A common, decades-old blood pressure medication is showing surprising promise in the fight against an aggressive brain cancer, glioblastoma, according too research published today in Science Advances. the University of Pennsylvania study not only reveals hydralazine‘s previously unknown mechanism of action – after nearly 70 years of use – but also demonstrates its ability to halt tumor growth by inducing cellular “hibernation” rather than outright destruction. This discovery could offer a new therapeutic avenue for glioblastoma, a cancer with a especially grim prognosis and limited treatment options, impacting an estimated 14,000 Americans each year.
A decades-old blood pressure medication, hydralazine, has been found to halt the growth of an aggressive form of brain cancer, according to a new study from the University of Pennsylvania. The discovery, published in Science Advances, also reveals the drug’s long-elusive mechanism of action after nearly 70 years in medical use.
Hydralazine is commonly used to treat pre-eclampsia, a dangerous pregnancy complication characterized by high blood pressure and organ damage, affecting 5 to 15% of maternal deaths globally. Despite its widespread use since the 1950s, how the drug actually worked at a molecular level remained a mystery. Understanding the underlying mechanisms of pre-eclampsia and effective treatments is a critical area of public health research.
“Hydralazine was developed in a ‘pre-molecular target’ era,” explained Dr. Keisuke Shishikura, a researcher and physician at the University of Pennsylvania. “Drugs were adopted based on their clinical effects before we understood how they worked at the cellular level.”
The research team discovered that hydralazine inhibits an oxygen-sensitive enzyme called 2-aminoethanethiol dioxygenase (ADO). This enzyme acts as a key regulator, signaling blood vessels when to constrict. When ADO is blocked, proteins that regulate vascular constriction accumulate, effectively telling blood vessels to relax and lowering blood pressure.
Surprisingly, researchers found that the same biological pathway controlling blood vessel constriction also plays a crucial role in the survival of glioblastoma cells – one of the most lethal and aggressive types of brain cancer. Glioblastoma tumors are known for their ability to thrive in low-oxygen environments.

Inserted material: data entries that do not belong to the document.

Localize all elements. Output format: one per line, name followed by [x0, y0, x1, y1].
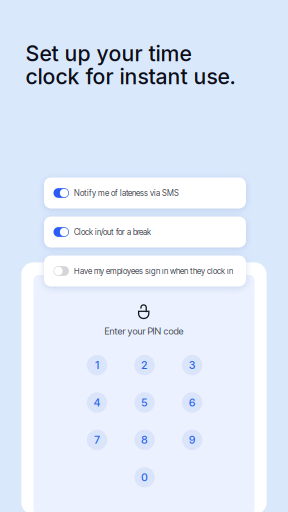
staticText: 9	[189, 433, 196, 446]
button[interactable]: 1	[87, 355, 107, 375]
button[interactable]: 0	[134, 467, 155, 488]
button[interactable]: 7	[87, 430, 107, 450]
button[interactable]: 2	[134, 355, 155, 375]
button[interactable]: 4	[87, 392, 107, 413]
staticText: 2	[141, 359, 148, 372]
staticText: Have my employees sign in when they cloc…	[74, 266, 233, 276]
staticText: 8	[141, 433, 148, 446]
staticText: clock for instant use.	[26, 64, 236, 89]
staticText: 3	[189, 359, 196, 372]
button[interactable]: 6	[182, 392, 202, 413]
staticText: 1	[95, 359, 99, 372]
staticText: 0	[141, 471, 148, 484]
button[interactable]: 9	[182, 430, 202, 450]
staticText: 5	[141, 396, 148, 409]
staticText: 4	[94, 396, 100, 409]
staticText: Enter your PIN code	[104, 325, 184, 337]
button[interactable]: Have my employees sign in when they cloc…	[44, 256, 246, 286]
staticText: 6	[189, 396, 196, 409]
staticText: Set up your time	[26, 41, 192, 66]
staticText: 7	[94, 433, 100, 446]
staticText: Notify me of lateness via SMS	[74, 188, 179, 198]
button[interactable]: Clock in/out for a break	[44, 216, 246, 248]
staticText: Clock in/out for a break	[74, 227, 151, 237]
button[interactable]: 8	[134, 430, 155, 450]
button[interactable]: Notify me of lateness via SMS	[44, 178, 246, 208]
button[interactable]: 3	[182, 355, 202, 375]
button[interactable]: 5	[134, 392, 155, 413]
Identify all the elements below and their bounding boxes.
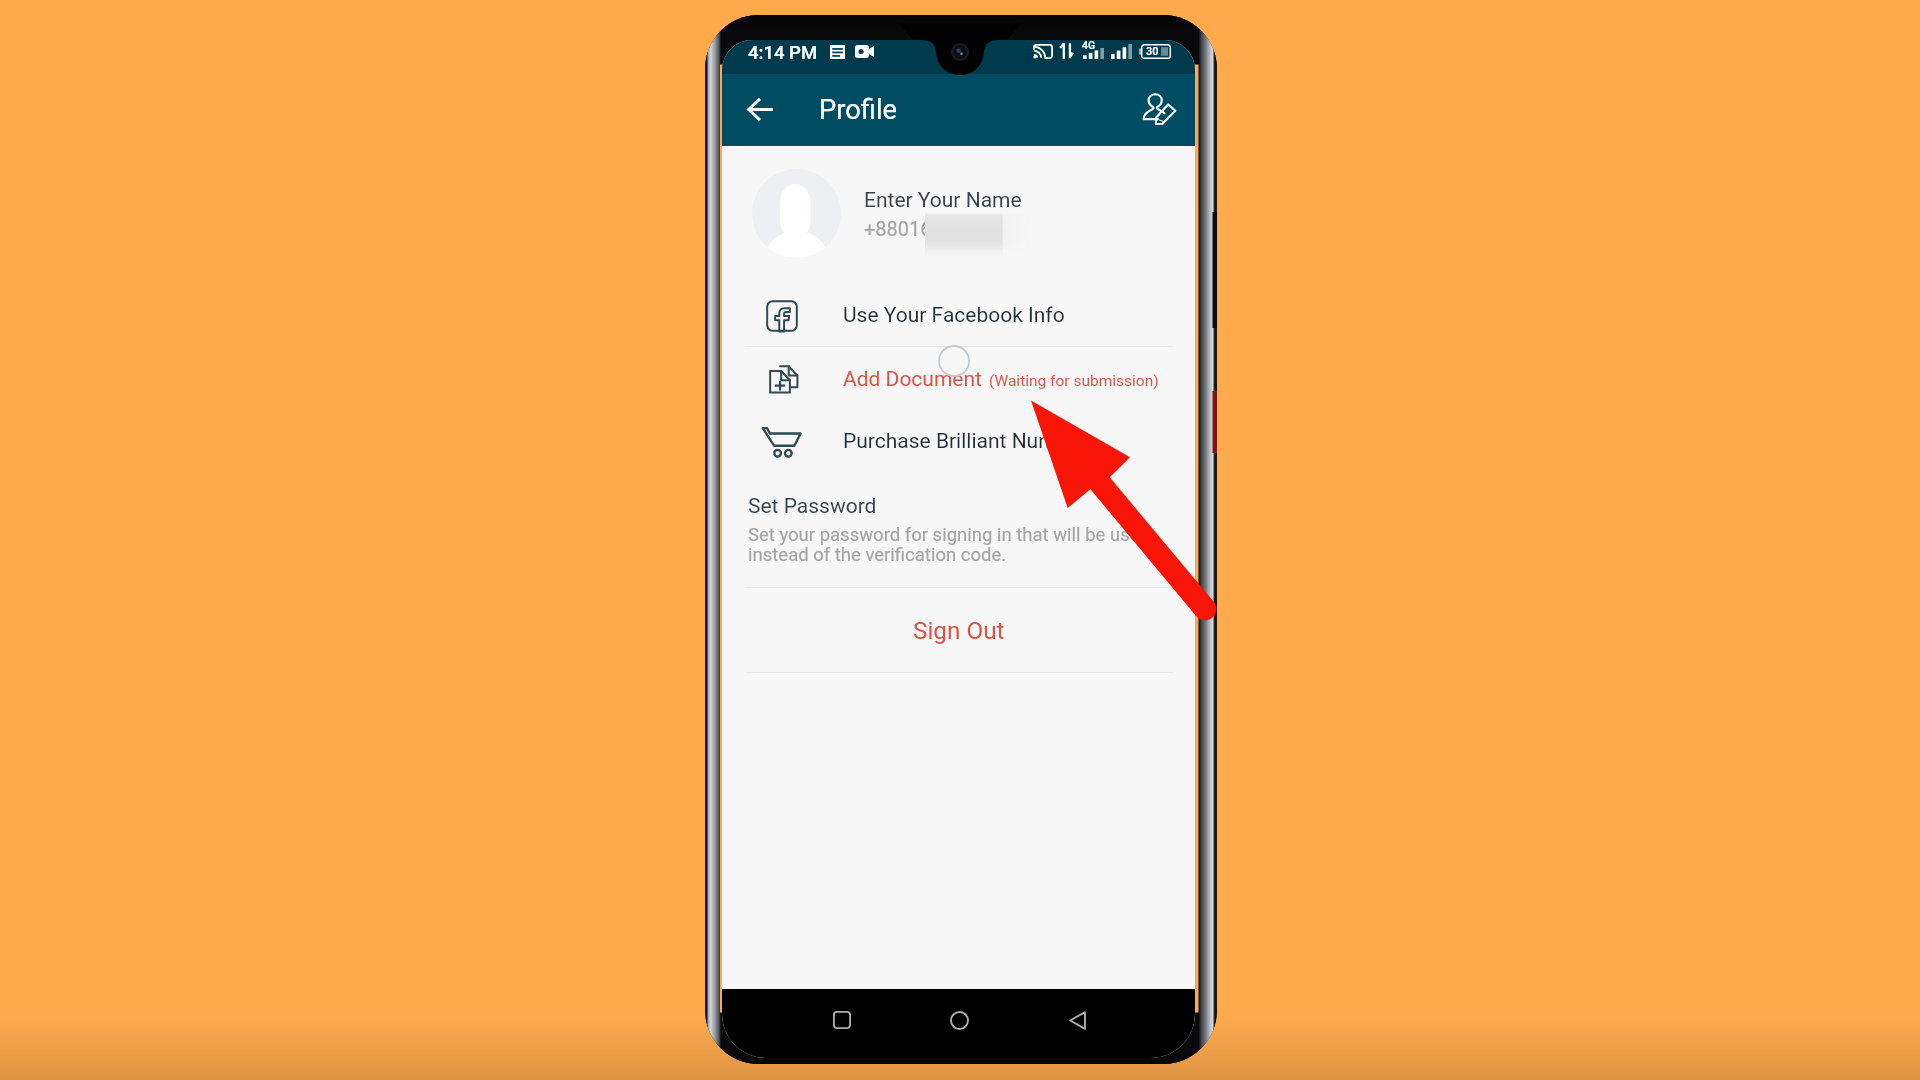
button[interactable]: Back [1054, 997, 1100, 1043]
button[interactable]: Home [936, 997, 982, 1043]
staticText: Set your password for signing in that wi… [748, 524, 1150, 565]
staticText: Profile [819, 94, 898, 126]
staticText: +88016 [864, 217, 932, 240]
staticText: 4:14 PM [748, 42, 818, 64]
button[interactable]: Edit profile [1132, 83, 1187, 138]
button[interactable] [722, 409, 1195, 471]
button[interactable]: Recents [819, 997, 865, 1043]
staticText: Purchase Brilliant Number [843, 429, 1087, 454]
staticText: (Waiting for submission) [989, 372, 1159, 390]
button[interactable] [722, 481, 1195, 585]
button[interactable]: Sign Out [722, 588, 1195, 672]
staticText: Use Your Facebook Info [843, 303, 1065, 328]
button[interactable] [722, 347, 1195, 409]
staticText: 30 [1146, 45, 1159, 58]
button[interactable]: Back [737, 86, 784, 133]
button[interactable] [722, 146, 1195, 284]
staticText: 4G [1082, 40, 1096, 51]
staticText: Set Password [748, 494, 877, 519]
staticText: Enter Your Name [864, 188, 1022, 213]
staticText: Add Document [843, 367, 982, 392]
staticText: Sign Out [913, 616, 1005, 644]
button[interactable] [722, 284, 1195, 346]
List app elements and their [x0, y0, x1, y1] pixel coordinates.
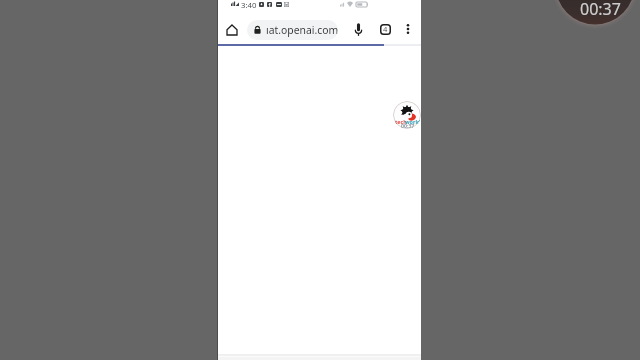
- staticText: ıat.openai.com: [266, 23, 338, 37]
- button[interactable]: Home: [221, 19, 243, 41]
- staticText: 3:40: [241, 0, 257, 11]
- staticText: 4: [383, 24, 388, 34]
- staticText: 00:37: [401, 122, 415, 129]
- button[interactable]: More options: [397, 18, 419, 40]
- staticText: tech: [395, 118, 407, 125]
- button[interactable]: Switch tabs: [374, 18, 396, 40]
- button[interactable]: ıat.openai.com: [247, 20, 338, 40]
- other: Channel logo: [393, 101, 421, 129]
- staticText: 00:37: [580, 0, 621, 20]
- staticText: world: [405, 118, 421, 125]
- button[interactable]: Voice search: [347, 18, 369, 40]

Collaborating with researchers at the University of Texas and the University of Florida, the team used X-ray crystallography to confirm that hydralazine directly binds to the iron center within the ADO enzyme. They then tested the drug’s effects on glioblastoma cells.
The study found that hydralazine doesn’t directly kill cancer cells, but instead pushes them into a state of cellular senescence – a form of “hibernation” where cells stop dividing without causing inflammation or increasing resistance to traditional treatments. This effectively halts tumor growth. The findings suggest a potential new approach to cancer treatment focused on slowing, rather than immediately destroying, tumor cells.
“Understanding this mechanism opens the door to developing safer and more effective treatments for both pregnancy disorders and brain tumors,” said study co-author Meghan Matthews. She also noted that pre-eclampsia disproportionately affects Black women in the United States, making the discovery of more targeted treatment options particularly important.
The researchers are now working to design new ADO inhibitors that are more precise and can effectively cross the blood-brain barrier to directly reach tumor tissues.
This research highlights the potential of revisiting older drugs, researchers say, as they may hold unexpected therapeutic promise in complex health areas. The study underscores the value of continued investigation into established medications to uncover new applications and improve patient outcomes.